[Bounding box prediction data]
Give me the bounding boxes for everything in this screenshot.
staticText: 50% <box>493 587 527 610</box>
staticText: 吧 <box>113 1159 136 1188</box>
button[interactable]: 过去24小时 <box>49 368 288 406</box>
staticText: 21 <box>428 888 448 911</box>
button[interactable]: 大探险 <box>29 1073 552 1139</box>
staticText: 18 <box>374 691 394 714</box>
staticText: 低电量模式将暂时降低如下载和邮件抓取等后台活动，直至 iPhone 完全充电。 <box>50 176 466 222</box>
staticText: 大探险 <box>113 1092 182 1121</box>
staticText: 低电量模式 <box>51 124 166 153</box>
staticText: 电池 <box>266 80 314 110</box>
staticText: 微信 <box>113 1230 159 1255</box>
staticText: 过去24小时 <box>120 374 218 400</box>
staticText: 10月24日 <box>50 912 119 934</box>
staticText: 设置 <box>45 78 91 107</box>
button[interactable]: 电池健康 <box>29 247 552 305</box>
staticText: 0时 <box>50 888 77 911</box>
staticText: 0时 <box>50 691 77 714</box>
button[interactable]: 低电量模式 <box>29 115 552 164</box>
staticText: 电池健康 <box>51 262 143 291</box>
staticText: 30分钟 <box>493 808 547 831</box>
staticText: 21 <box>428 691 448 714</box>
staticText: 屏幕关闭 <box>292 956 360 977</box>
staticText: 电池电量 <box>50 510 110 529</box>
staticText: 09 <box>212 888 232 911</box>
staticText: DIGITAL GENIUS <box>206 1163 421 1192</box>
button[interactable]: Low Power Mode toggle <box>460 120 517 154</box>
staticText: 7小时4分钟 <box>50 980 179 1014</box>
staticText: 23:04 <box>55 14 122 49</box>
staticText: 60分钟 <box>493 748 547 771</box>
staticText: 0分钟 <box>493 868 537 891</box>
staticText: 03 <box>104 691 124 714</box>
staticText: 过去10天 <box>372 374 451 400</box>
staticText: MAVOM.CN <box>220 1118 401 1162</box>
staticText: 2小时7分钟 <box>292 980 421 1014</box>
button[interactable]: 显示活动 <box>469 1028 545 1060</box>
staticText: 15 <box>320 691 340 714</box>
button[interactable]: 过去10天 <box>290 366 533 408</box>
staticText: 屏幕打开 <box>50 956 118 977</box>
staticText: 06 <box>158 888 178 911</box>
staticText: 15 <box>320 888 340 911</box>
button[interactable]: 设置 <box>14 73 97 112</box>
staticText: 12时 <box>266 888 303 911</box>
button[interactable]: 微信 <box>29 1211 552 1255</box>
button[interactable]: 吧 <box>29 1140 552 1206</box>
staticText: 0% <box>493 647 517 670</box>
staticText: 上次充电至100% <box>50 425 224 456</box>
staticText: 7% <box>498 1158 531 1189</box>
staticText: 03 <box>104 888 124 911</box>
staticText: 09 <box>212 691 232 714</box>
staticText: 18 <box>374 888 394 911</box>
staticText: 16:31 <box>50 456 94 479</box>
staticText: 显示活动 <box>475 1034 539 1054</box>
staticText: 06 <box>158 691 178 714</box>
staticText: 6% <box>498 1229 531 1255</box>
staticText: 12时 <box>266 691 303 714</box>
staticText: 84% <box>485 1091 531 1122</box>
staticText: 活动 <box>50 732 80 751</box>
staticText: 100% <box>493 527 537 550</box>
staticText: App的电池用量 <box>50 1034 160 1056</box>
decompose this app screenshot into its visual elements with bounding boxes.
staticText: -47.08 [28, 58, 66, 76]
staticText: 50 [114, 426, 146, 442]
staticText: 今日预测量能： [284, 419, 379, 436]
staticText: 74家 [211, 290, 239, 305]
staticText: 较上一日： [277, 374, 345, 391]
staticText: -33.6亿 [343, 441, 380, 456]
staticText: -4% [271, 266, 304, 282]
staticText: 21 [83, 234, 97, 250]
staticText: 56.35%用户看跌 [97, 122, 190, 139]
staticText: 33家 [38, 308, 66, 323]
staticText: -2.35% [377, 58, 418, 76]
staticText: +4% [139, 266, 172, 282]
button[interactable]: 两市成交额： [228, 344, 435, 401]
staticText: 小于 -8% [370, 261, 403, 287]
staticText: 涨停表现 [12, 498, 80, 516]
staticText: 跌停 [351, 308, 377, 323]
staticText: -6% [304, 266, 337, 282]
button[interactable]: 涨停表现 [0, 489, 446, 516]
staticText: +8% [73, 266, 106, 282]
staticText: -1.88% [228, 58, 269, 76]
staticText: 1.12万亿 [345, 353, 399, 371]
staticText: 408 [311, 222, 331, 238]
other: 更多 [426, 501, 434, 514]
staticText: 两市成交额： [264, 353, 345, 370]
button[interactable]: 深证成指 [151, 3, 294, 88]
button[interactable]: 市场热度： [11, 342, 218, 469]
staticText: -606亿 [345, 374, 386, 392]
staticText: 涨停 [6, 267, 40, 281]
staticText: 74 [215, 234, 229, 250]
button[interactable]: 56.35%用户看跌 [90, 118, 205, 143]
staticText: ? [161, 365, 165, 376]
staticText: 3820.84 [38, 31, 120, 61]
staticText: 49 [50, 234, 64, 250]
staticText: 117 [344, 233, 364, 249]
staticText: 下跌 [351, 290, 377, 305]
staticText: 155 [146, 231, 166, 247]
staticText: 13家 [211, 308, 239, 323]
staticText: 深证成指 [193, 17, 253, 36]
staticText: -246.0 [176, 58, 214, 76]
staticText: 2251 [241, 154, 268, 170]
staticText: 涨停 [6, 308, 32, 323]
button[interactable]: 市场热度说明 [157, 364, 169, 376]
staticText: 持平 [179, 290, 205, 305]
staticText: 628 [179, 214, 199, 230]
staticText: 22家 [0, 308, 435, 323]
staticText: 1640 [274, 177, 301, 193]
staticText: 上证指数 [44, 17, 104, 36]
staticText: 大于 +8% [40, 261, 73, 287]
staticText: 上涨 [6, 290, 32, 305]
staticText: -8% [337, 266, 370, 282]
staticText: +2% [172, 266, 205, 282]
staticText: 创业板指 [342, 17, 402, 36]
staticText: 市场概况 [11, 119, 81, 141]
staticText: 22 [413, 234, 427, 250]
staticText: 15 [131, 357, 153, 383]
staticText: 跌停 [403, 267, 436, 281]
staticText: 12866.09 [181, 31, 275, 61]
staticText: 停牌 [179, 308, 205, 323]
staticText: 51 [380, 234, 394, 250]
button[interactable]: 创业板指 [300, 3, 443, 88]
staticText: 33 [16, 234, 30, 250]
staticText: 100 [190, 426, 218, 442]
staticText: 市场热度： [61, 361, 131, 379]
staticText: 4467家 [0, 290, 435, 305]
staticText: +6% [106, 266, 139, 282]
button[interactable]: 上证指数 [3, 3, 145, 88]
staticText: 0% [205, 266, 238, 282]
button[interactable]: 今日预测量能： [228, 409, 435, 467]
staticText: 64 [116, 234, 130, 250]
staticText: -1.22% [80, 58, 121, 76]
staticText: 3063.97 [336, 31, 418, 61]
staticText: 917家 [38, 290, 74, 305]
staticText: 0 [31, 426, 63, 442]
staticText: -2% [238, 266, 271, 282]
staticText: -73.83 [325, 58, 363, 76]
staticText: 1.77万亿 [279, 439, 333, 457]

**Prompt**
From the records above, copy each line where the word "今日预测量能" can be found.

**Written response**
staticText: 今日预测量能： [284, 419, 379, 436]
button[interactable]: 今日预测量能： [228, 409, 435, 467]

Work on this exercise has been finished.